» **What is expected**
Reproduce the listing that follows in full. Omit its images.
*** Block opens ***
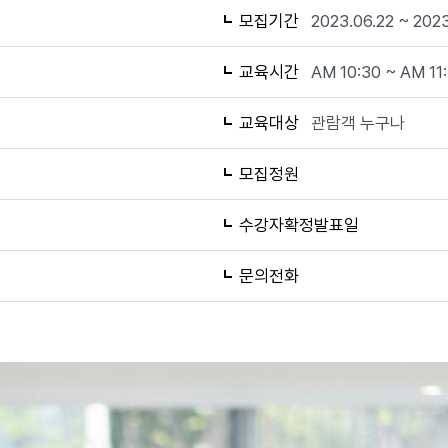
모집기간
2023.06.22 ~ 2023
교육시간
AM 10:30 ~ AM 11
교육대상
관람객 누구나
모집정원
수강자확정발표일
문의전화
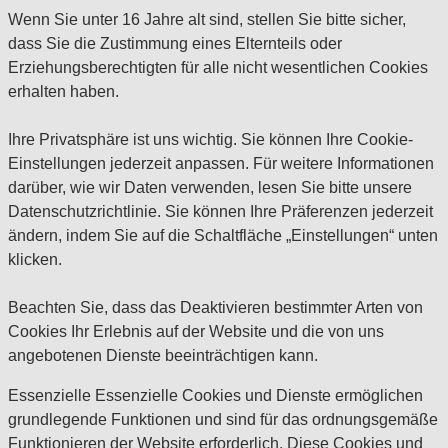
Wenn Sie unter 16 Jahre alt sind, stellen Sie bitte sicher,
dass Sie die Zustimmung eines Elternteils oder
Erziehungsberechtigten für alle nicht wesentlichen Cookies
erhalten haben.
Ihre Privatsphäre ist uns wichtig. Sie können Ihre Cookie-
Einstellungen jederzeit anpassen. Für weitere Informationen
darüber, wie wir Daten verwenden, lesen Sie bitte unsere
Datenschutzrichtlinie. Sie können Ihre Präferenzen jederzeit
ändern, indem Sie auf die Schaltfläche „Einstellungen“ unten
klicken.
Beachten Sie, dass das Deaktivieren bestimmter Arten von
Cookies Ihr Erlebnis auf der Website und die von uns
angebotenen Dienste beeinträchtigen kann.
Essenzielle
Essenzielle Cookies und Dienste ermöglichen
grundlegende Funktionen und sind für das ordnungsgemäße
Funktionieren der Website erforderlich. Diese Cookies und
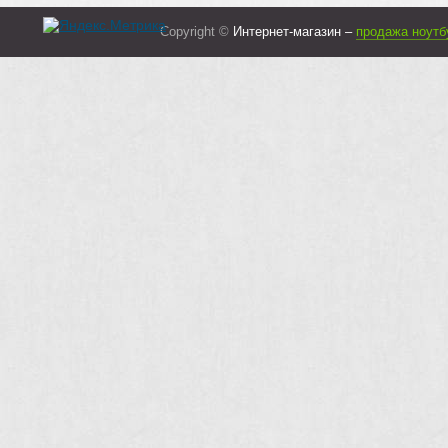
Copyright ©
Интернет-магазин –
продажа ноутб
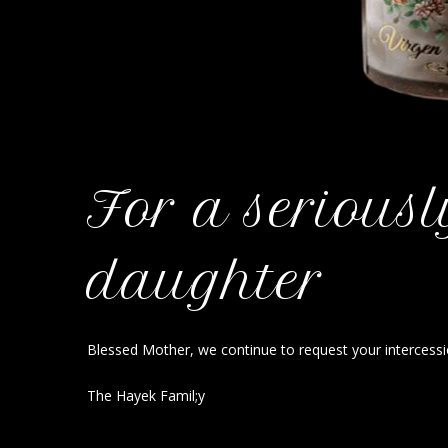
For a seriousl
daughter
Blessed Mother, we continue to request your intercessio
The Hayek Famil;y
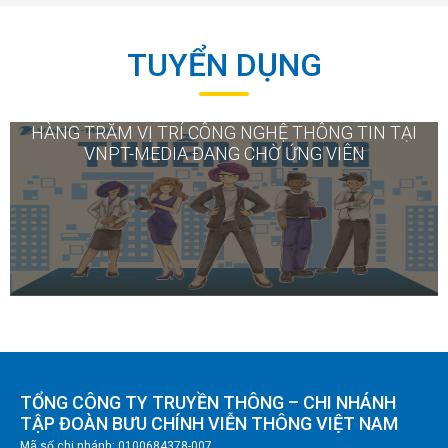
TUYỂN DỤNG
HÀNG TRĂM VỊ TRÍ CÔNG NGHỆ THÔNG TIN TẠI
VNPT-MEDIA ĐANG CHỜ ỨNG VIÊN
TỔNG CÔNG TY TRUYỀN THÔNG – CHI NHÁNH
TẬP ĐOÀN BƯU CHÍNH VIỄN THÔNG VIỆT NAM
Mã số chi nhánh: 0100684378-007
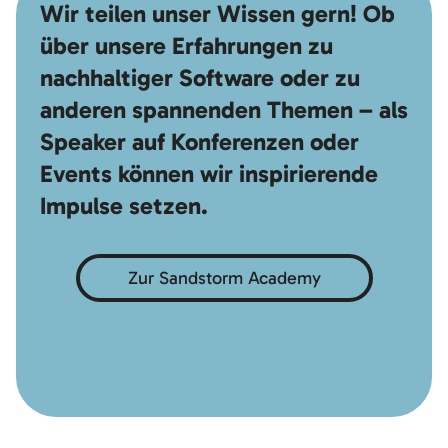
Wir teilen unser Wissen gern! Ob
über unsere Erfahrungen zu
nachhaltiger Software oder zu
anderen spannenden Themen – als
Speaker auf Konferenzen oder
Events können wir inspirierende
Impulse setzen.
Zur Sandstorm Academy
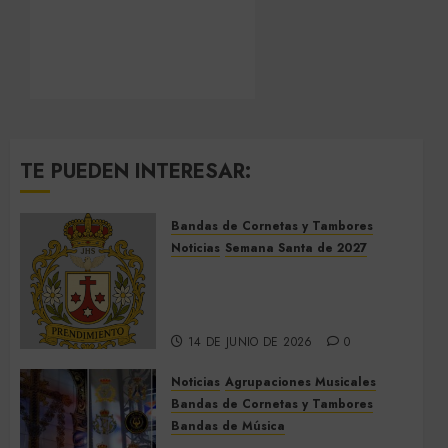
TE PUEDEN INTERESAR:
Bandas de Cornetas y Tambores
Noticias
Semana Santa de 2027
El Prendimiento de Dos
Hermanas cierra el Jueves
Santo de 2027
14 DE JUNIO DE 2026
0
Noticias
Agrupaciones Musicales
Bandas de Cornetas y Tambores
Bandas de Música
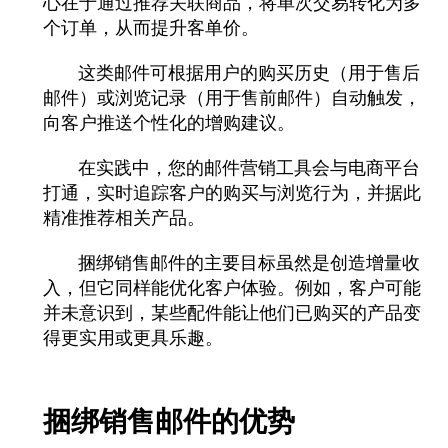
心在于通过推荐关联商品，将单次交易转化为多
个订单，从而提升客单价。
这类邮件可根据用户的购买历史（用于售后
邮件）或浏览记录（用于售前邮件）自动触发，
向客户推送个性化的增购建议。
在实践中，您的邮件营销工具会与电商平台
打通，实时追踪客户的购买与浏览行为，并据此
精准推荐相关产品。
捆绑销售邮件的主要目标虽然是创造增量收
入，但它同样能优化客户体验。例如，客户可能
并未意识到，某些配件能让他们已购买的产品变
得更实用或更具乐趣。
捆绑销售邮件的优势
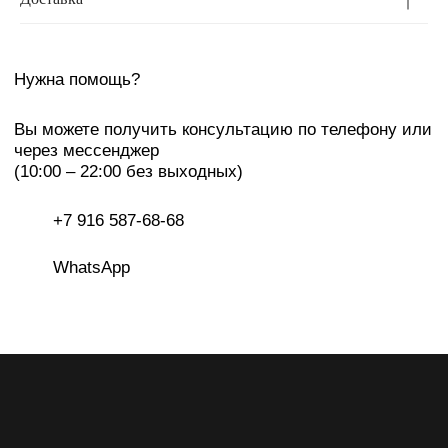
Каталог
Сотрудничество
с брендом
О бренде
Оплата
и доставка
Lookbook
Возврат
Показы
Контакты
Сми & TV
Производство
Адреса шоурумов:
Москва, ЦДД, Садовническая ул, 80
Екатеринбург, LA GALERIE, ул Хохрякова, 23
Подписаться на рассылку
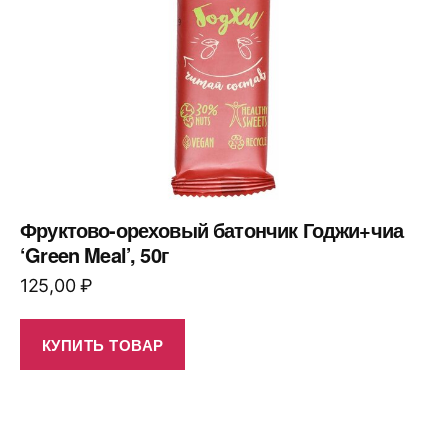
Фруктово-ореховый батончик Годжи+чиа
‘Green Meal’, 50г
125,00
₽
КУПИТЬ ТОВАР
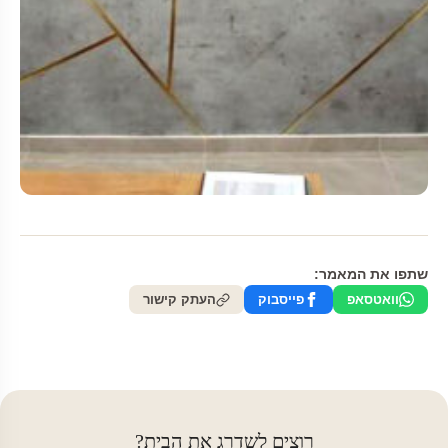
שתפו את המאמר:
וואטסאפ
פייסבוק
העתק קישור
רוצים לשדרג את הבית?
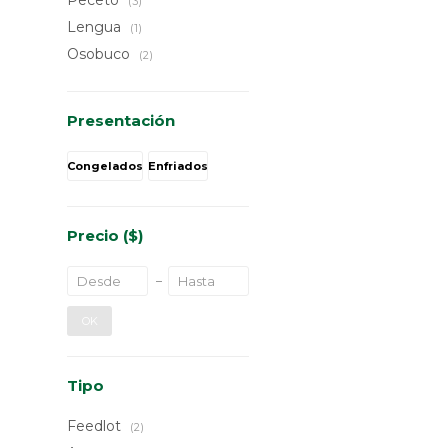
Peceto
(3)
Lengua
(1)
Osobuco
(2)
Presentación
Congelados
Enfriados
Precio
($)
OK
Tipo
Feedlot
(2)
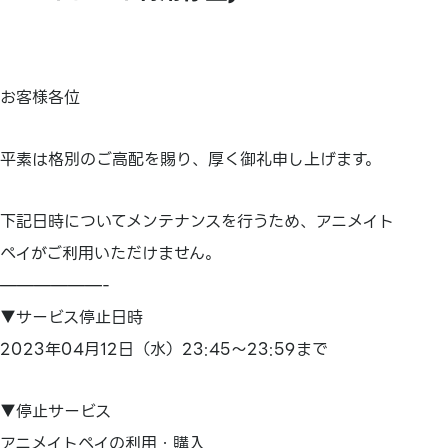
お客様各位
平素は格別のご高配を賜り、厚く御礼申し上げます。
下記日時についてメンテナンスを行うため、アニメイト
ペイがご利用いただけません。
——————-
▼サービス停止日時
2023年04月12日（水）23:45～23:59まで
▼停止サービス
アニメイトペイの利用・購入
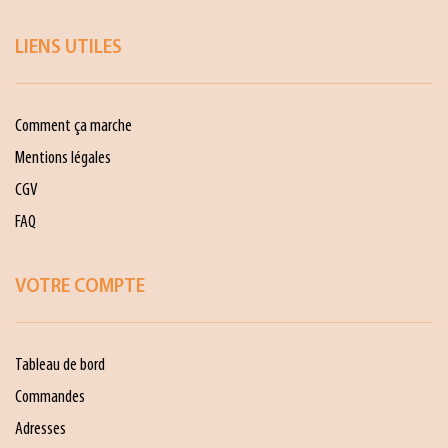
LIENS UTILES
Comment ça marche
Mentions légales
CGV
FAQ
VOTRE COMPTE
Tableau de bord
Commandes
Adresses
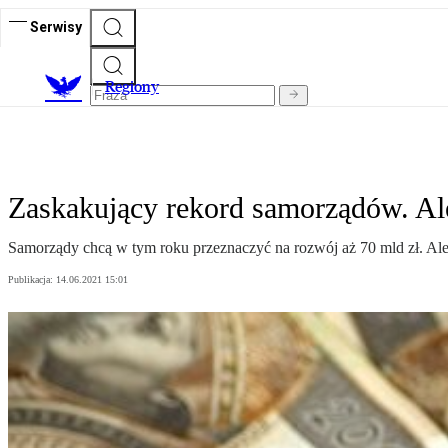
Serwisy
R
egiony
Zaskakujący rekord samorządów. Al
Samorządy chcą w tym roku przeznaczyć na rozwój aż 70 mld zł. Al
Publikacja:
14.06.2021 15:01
*** Block closes ***
» **Exercise result**
모집기간
2023.06.22 ~ 2023
교육시간
AM 10:30 ~ AM 11
교육대상
관람객 누구나
모집정원
수강자확정발표일
문의전화
Wenn Sie unter 16 Jahre alt sind, stellen Sie bitte sicher,
dass Sie die Zustimmung eines Elternteils oder
Erziehungsberechtigten für alle nicht wesentlichen Cookies
erhalten haben.
Ihre Privatsphäre ist uns wichtig. Sie können Ihre Cookie-
Einstellungen jederzeit anpassen. Für weitere Informationen
darüber, wie wir Daten verwenden, lesen Sie bitte unsere
Datenschutzrichtlinie. Sie können Ihre Präferenzen jederzeit
ändern, indem Sie auf die Schaltfläche „Einstellungen“ unten
klicken.
Beachten Sie, dass das Deaktivieren bestimmter Arten von
Cookies Ihr Erlebnis auf der Website und die von uns
angebotenen Dienste beeinträchtigen kann.
Essenzielle
Essenzielle Cookies und Dienste ermöglichen
grundlegende Funktionen und sind für das ordnungsgemäße
Funktionieren der Website erforderlich. Diese Cookies und
Copyright ©
Интернет-магазин –
продажа ноутб
For a seriousl
daughter
Blessed Mother, we continue to request your intercessio
The Hayek Famil;y
TUYỂN DỤNG
HÀNG TRĂM VỊ TRÍ CÔNG NGHỆ THÔNG TIN TẠI
VNPT-MEDIA ĐANG CHỜ ỨNG VIÊN
TỔNG CÔNG TY TRUYỀN THÔNG – CHI NHÁNH
TẬP ĐOÀN BƯU CHÍNH VIỄN THÔNG VIỆT NAM
Mã số chi nhánh: 0100684378-007
Wir teilen unser Wissen gern! Ob
über unsere Erfahrungen zu
nachhaltiger Software oder zu
anderen spannenden Themen – als
Speaker auf Konferenzen oder
Events können wir inspirierende
Impulse setzen.
Zur Sandstorm Academy
TE PUEDEN INTERESAR:
Bandas de Cornetas y Tambores
Noticias
Semana Santa de 2027
El Prendimiento de Dos
Hermanas cierra el Jueves
Santo de 2027
14 DE JUNIO DE 2026
0
Noticias
Agrupaciones Musicales
Bandas de Cornetas y Tambores
Bandas de Música
心在于通过推荐关联商品，将单次交易转化为多
个订单，从而提升客单价。
这类邮件可根据用户的购买历史（用于售后
邮件）或浏览记录（用于售前邮件）自动触发，
向客户推送个性化的增购建议。
在实践中，您的邮件营销工具会与电商平台
打通，实时追踪客户的购买与浏览行为，并据此
精准推荐相关产品。
捆绑销售邮件的主要目标虽然是创造增量收
入，但它同样能优化客户体验。例如，客户可能
并未意识到，某些配件能让他们已购买的产品变
得更实用或更具乐趣。
捆绑销售邮件的优势
Каталог
Сотрудничество
с брендом
О бренде
Оплата
и доставка
Lookbook
Возврат
Показы
Контакты
Сми & TV
Производство
Адреса шоурумов:
Москва, ЦДД, Садовническая ул, 80
Екатеринбург, LA GALERIE, ул Хохрякова, 23
Подписаться на рассылку
Фруктово-ореховый батончик Годжи+чиа
‘Green Meal’, 50г
125,00
₽
КУПИТЬ ТОВАР
שתפו את המאמר:
וואטסאפ
פייסבוק
העתק קישור
רוצים לשדרג את הבית?
Peceto
(3)
Lengua
(1)
Osobuco
(2)
Presentación
Congelados
Enfriados
Precio
($)
OK
Tipo
Feedlot
(2)
お客様各位
平素は格別のご高配を賜り、厚く御礼申し上げます。
下記日時についてメンテナンスを行うため、アニメイト
ペイがご利用いただけません。
——————-
▼サービス停止日時
2023年04月12日（水）23:45～23:59まで
▼停止サービス
アニメイトペイの利用・購入
LIENS UTILES
Comment ça marche
Mentions légales
CGV
FAQ
VOTRE COMPTE
Tableau de bord
Commandes
Adresses
Serwisy
R
egiony
Zaskakujący rekord samorządów. Al
Samorządy chcą w tym roku przeznaczyć na rozwój aż 70 mld zł. Al
Publikacja:
14.06.2021 15:01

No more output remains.